On Sun, Apr 28, 2013 at 12:46:11AM +0800, Marek Lindner wrote:
On Saturday, April 27, 2013 23:59:53 Antonio Quartulli wrote:
--- a/gateway_common.c +++ b/gateway_common.c @@ -202,8 +202,8 @@ static void batadv_gw_tvlv_ogm_handler_v1(struct batadv_priv *bat_priv, gateway.bandwidth_up = 0; } else { gateway_ptr = tvlv_value;
gateway.bandwidth_down =
ntohl(gateway_ptr->bandwidth_down); - gateway.bandwidth_up = ntohl(gateway_ptr->bandwidth_up); + gateway.bandwidth_down = gateway_ptr->bandwidth_down; + gateway.bandwidth_up = gateway_ptr->bandwidth_up; if ((gateway.bandwidth_down == 0) || (gateway.bandwidth_up == 0)) { gateway.bandwidth_down = 0;
There is no bug.
I did not intend to fix a bug, I just wanted to use the __be32 notation for stuff sent over the wire. Well, I have to admit I thought you forgot some htonl/ntohl (this is why the notation is useful, to spot missing conversions..) but this was not the case :)

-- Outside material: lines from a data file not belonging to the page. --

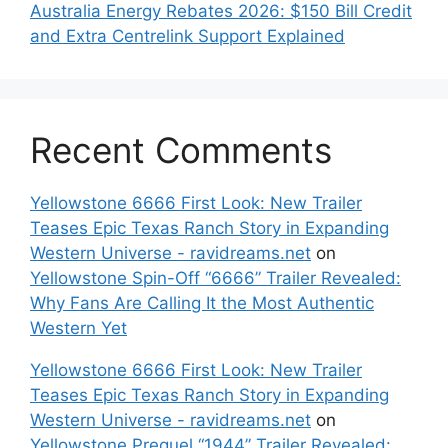
Australia Energy Rebates 2026: $150 Bill Credit
and Extra Centrelink Support Explained
Recent Comments
Yellowstone 6666 First Look: New Trailer
Teases Epic Texas Ranch Story in Expanding
Western Universe - ravidreams.net
on
Yellowstone Spin-Off “6666” Trailer Revealed:
Why Fans Are Calling It the Most Authentic
Western Yet
Yellowstone 6666 First Look: New Trailer
Teases Epic Texas Ranch Story in Expanding
Western Universe - ravidreams.net
on
Yellowstone Prequel “1944” Trailer Revealed: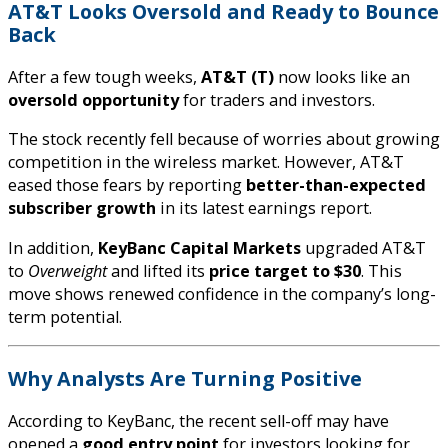
AT&T Looks Oversold and Ready to Bounce
Back
After a few tough weeks,
AT&T (T)
now looks like an
oversold opportunity
for traders and investors.
The stock recently fell because of worries about growing
competition in the wireless market. However, AT&T
eased those fears by reporting
better-than-expected
subscriber growth
in its latest earnings report.
In addition,
KeyBanc Capital Markets
upgraded AT&T
to
Overweight
and lifted its
price target to $30
. This
move shows renewed confidence in the company’s long-
term potential.
Why Analysts Are Turning Positive
According to KeyBanc, the recent sell-off may have
opened a
good entry point
for investors looking for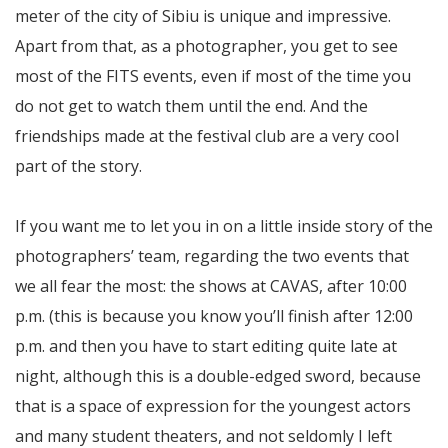
meter of the city of Sibiu is unique and impressive.
Apart from that, as a photographer, you get to see
most of the FITS events, even if most of the time you
do not get to watch them until the end. And the
friendships made at the festival club are a very cool
part of the story.
If you want me to let you in on a little inside story of the
photographers’ team, regarding the two events that
we all fear the most: the shows at CAVAS, after 10:00
p.m. (this is because you know you’ll finish after 12:00
p.m. and then you have to start editing quite late at
night, although this is a double-edged sword, because
that is a space of expression for the youngest actors
and many student theaters, and not seldomly I left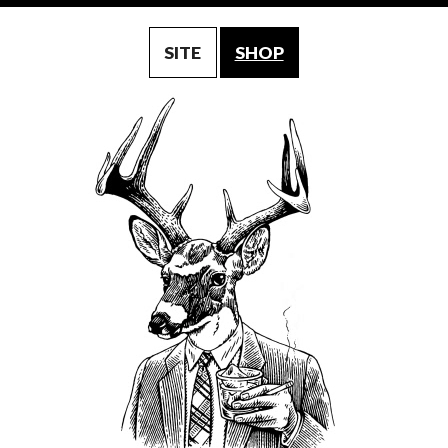
SITE
SHOP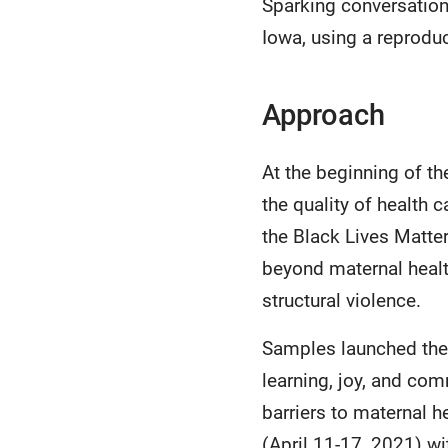
Sparking conversation 
Iowa, using a reprodu
Approach
At the beginning of t
the quality of health 
the Black Lives Matte
beyond maternal heal
structural violence.
Samples launched the 
learning, joy, and co
barriers to maternal 
(April 11-17, 2021) wi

The original code converted the incoming big endian value to host endian (whatever that is) and works with that value internally. Now that you reversed the logic you have to adjust *all* occurences. Especially, when the tvlv bandwidth value is copied into a gw_node struct. You can use sparse to help you find the sections in the code by changing gw_node to be32 as well.
So far everything seems to be converted the right way: sparse does not complain, and here is the code where the GW component does the assignment yu talked about:
420 gw_node->bandwidth_down = ntohl(gateway->bandwidth_down); 421 gw_node->bandwidth_up = ntohl(gateway->bandwidth_up);
However, I am not convinced that converting the values every single time we access the variable is the optimal approach.
True, not really beautiful but this will avoid future bugs thanks to the __be notation.